The perfect recipe for the inners of your carved halloween pumpkin this year, literally nothing goes to waste.
Bursting full of plant power fibre and protein, these little balls are sweetened naturally by adding the pumpkin puree and dates. The Tahini not only provides an alternative to the usual nut based protein balls, but its also a rich source of Vit B, the perfect energy booster.
Toss them in some Pumpkin Seed Brittle for an extra sweet treat!
- 135g Oats
- 7 Medjool Dates, soaked and pitted
- 3 tbsp Pumpkin Puree
- 1/2 cup Tahini
- 3 tbsp Ground Flax Meal
- 1 tsp Cinnamon
- 1 tsp Ginger
- Hanful of Pumpkin Seeds
- Dash of Maple Syrup
- Process oats in a food processor until they form a chunky flour and set aside in a bowl.
- Place dates in the food processor and whizz until they form a dough.
- Pour oat flour back into the food processor with the dates along with all the rest of the ingredients. Process until a dough forms.
- Form the dough in to small balls and set to one side until all balls have been rolled
- Place the Pumpkin Seeds in a frying pan on a low heat and gently toast.

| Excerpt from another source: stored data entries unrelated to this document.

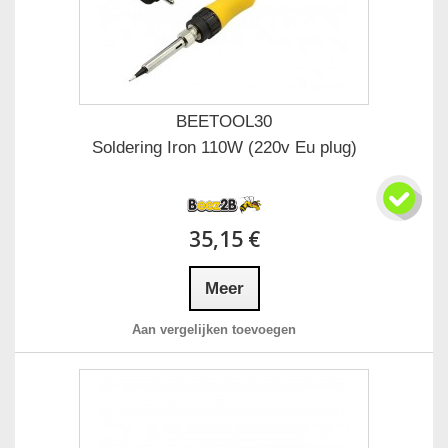
BEETOOL30
Soldering Iron 110W (220v Eu plug)
35,15 €
Meer
Aan vergelijken toevoegen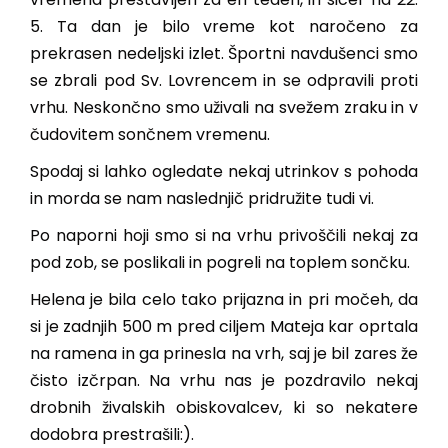
5. Ta dan je bilo vreme kot naročeno za
prekrasen nedeljski izlet. Športni navdušenci smo
se zbrali pod Sv. Lovrencem in se odpravili proti
vrhu. Neskončno smo uživali na svežem zraku in v
čudovitem sončnem vremenu.
Spodaj si lahko ogledate nekaj utrinkov s pohoda
in morda se nam naslednjič pridružite tudi vi.
Po naporni hoji smo si na vrhu privoščili nekaj za
pod zob, se poslikali in pogreli na toplem sončku.
Helena je bila celo tako prijazna in pri močeh, da
si je zadnjih 500 m pred ciljem Mateja kar oprtala
na ramena in ga prinesla na vrh, saj je bil zares že
čisto izčrpan. Na vrhu nas je pozdravilo nekaj
drobnih živalskih obiskovalcev, ki so nekatere
dodobra prestrašili:).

As the seeds begin to brown, turn off the heat and drizzle a little maple syrup, mix to combine and pour on to a plate to cool.
- Once cool, finely chop (or place in a mixer and blitz for a few seconds) and use to coat each energy ball. I prefer to roll each energy ball in the seeds, but you could place the seeds in a bag and drop a few balls in at a time, give it a good shake and you’ll get the same result.
Try adding some toasted coconut to your pumpkin seeds for some added pant based goodness - coconuts are particularly high in manganese, perfect for keeping out bones nice and strong.
Swap out half of the oats for a pecan nuts, not only do they go perfectly with the pumpkin but they’re an essential source of plant based fibre.
If you’re feeling brave, add a pinch of Cayenne Pepper, the little kick turns these snacks in to something special. What’s more the capsaicin in the pepper helps fight those pesky winter germs.